Regarding the major achievements during this first reporting period, an optimized proteogenomic workflow was established that uses bacterial ribo-seq and proteomic data using Salmonella Typhimurium as test-case. Overall, this workflow aids the identification of unannotated proteins (including small ORF encoded polypeptides or SEPs) and alternative protein forms raised upon alternative translation initiation (i.e. N-terminal proteoforms) and demonstrated its great promise to assist in experimentally-based bacterial genome annotation. This work is already available as preprint at https://doi.org/10.1101/2019.12.18.881375. Further, complementary to dual Ribo-seq, dual-proteome profiling was empowered by the development of an optimized hybrid library generation workflow for data-independent acquisition (DIA) mass spectrometry relying on the use of data-dependent and in silico predicted spectral libraries. When compared to searching data-dependent acquisition (DDA) experiment-specific libraries only, the use of hybrid libraries significantly improved peptide detection of relevance when profiling host-pathogen interactions. This work is currently available as preprint at WP5, WP6. Besides, DIA data in the context of infection was obtained, the sorting of subpopulations of infected cells by means of fluorescence dilution and FACS optimized, and scarefree homologues recombineering strategies implemented, all feeding into the PROPHECY project.
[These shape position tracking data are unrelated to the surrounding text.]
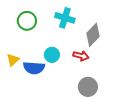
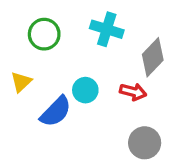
yellow triangle: (13, 60) -> (21, 82), moved
blue semicircle: (34, 68) -> (56, 112), turned -50

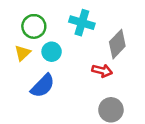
yellow triangle: (21, 82) -> (22, 53), moved
cyan circle: (85, 90) -> (52, 52), moved

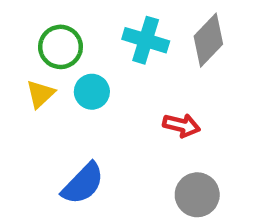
gray diamond: (117, 44) -> (208, 40), moved
blue semicircle: (43, 86) -> (83, 184), moved

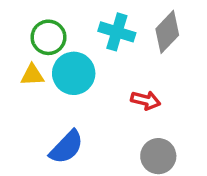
cyan circle: (92, 92) -> (74, 73), size x1.5
yellow triangle: (40, 94) -> (32, 75), turned 40

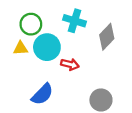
gray diamond: (167, 32) -> (107, 37), moved
red arrow: (146, 100) -> (70, 64), moved

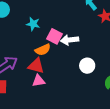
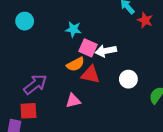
cyan star: (33, 24) -> (73, 29), moved
red triangle: (36, 66) -> (91, 75), moved

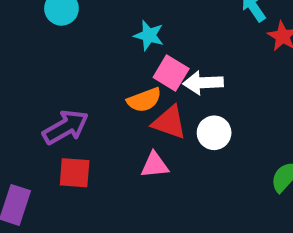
white circle: (128, 79) -> (214, 133), moved
pink triangle: (73, 101) -> (155, 165), moved
red square: (28, 111) -> (75, 173), moved

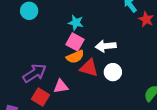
pink square: (171, 73) -> (75, 42), moved
pink triangle: (155, 165) -> (61, 86), moved
red square: (75, 173) -> (41, 97), turned 30

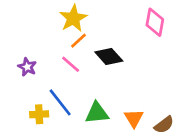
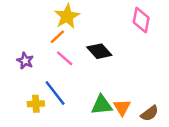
orange line: (79, 41) -> (57, 37), moved
green triangle: (97, 113) -> (102, 105), moved

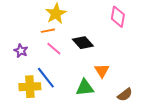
orange line: (57, 37) -> (48, 31), turned 32
yellow cross: (36, 104) -> (30, 87), size x1.5
orange triangle: (122, 107) -> (102, 71), moved

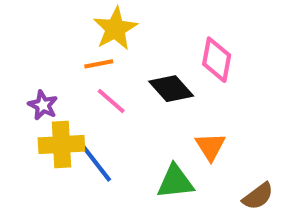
pink diamond: (118, 17) -> (217, 60), moved
yellow cross: (30, 87) -> (61, 144), moved

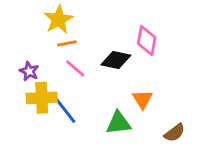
yellow star: (115, 29) -> (58, 20), moved
black diamond: (171, 89) -> (116, 60), turned -36

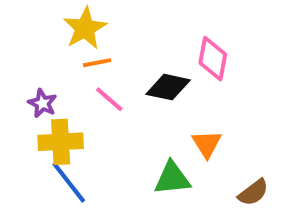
blue line: (64, 109) -> (69, 182), moved

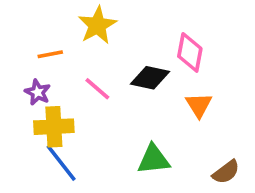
yellow star: (85, 28) -> (97, 25), moved
orange line: (97, 63) -> (50, 54), moved
orange triangle: (207, 144) -> (199, 105), moved

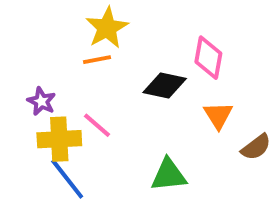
orange line: (50, 54) -> (97, 60), moved
pink line: (97, 89) -> (97, 125), moved
brown semicircle: (226, 172) -> (256, 147), moved

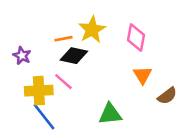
yellow star: (107, 28) -> (92, 30), moved
black diamond: (165, 85) -> (74, 56), moved
purple star: (41, 101) -> (22, 56), moved

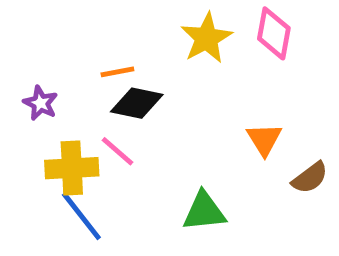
yellow star: (92, 30) -> (206, 38), moved
pink diamond: (136, 37) -> (274, 33), moved

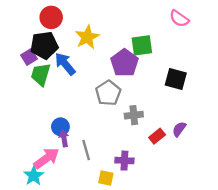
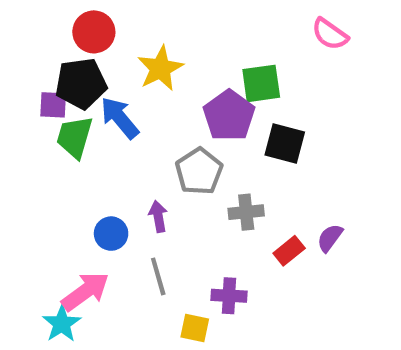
purple square: (29, 57) -> (53, 105), turned 35
black square: (176, 79) -> (285, 143), moved
purple arrow: (64, 138) -> (158, 216), moved

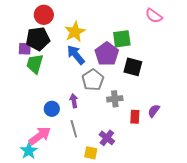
blue arrow: (120, 118) -> (76, 55), moved
red rectangle: (289, 251) -> (135, 117), turned -48
purple cross: (229, 296) -> (107, 138), turned 35

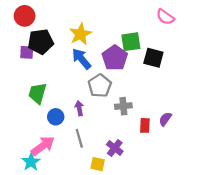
red circle: (44, 15) -> (25, 16), moved
green trapezoid: (35, 64) -> (37, 93), moved
black square: (133, 67) -> (153, 58), moved

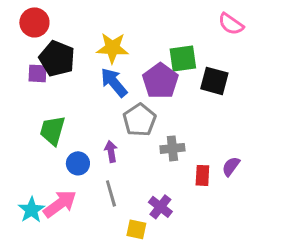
yellow star: (80, 34) -> (112, 48), turned 30
black pentagon: (41, 42) -> (57, 58), turned 30
cyan star: (31, 162) -> (31, 210), moved

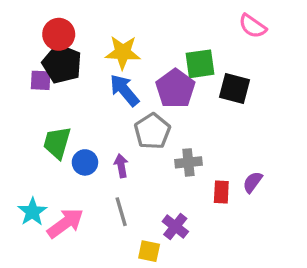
red circle: (34, 22) -> (59, 34), moved
blue circle: (78, 163) -> (85, 162), moved
cyan star: (31, 210) -> (32, 212), moved

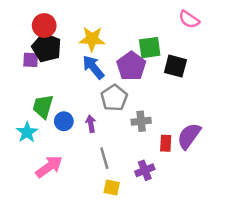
purple semicircle: (253, 182) -> (189, 136), size x1.6
cyan star: (32, 212) -> (27, 132), moved
gray line: (121, 212) -> (104, 158), moved
purple cross: (175, 226) -> (145, 170), moved, turned 30

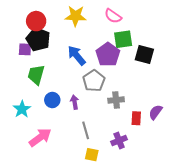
pink semicircle: (189, 19) -> (113, 16), moved
yellow star: (92, 39) -> (76, 16), moved
green trapezoid: (43, 107) -> (36, 75), moved
purple semicircle: (189, 136) -> (156, 112), size x0.7

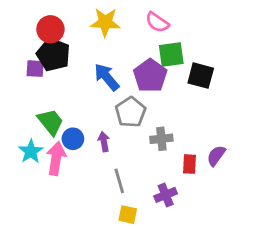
green trapezoid: (36, 75) -> (50, 122), moved, turned 125
pink arrow: (40, 137) -> (56, 158), moved, turned -45

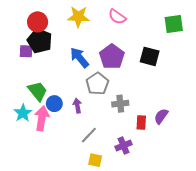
green square: (171, 55) -> (174, 24), moved
gray line: (119, 181) -> (89, 135), turned 60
As a significant fraction of newly identified ORFs have been predicted to encode transmembrane proteins, we set out to out to functionally characterize these at the genome-wide level. For this, in collaboration with the Bernd Bukau lab (Heidelberg, Germany), a novel method to study co-translational membrane engagement of ribosome-nascent chain complexes (RNCs) was developed. Further, by the optimized Proximity-dependent Biotin Labelling Approaches at hand (https://doi.org/10.1101/701425) bacterial proteoform interaction mapping will be enabled. Finally, by optimizing a strategy based on subcellular fractionation, TMT labelling and machine learning, proof-of-concept data and unique information on the subcellular localization of newly discovered bacterial proteoforms, SEPs and uncharacterized proteins was obtained.
Novel OMICS workflows and methodologies were established, the latter of key importance for the successful continuation of the project. With the establishment of dual Ribo-seq that allows the selective isolation of host or bacterial ribosomes, we expect to obtain translational maps of the bacterial translatome in the context of infected hosts. Further, proteome-wide subcellular localization studies using the recently optimized strategy based on subcellular fractionation, TMT labelling and machine learning will enable to provide a dynamic spatiotemporal view on bacterial protein expression. By the implementation and development of innovative interactomics and proxeome technologies, bacterial proteoform interaction maps of newly discovered proteoforms or putative bacterial effector host proteins will be created. The identification of new pathogen virulence factors will contribute to the development of therapeutics and diagnostics for multiple models of infectious diseases.
HeLa cells infected with GFP-expressing Salmonella Thyphimurium at MOI100 and 24 hpi.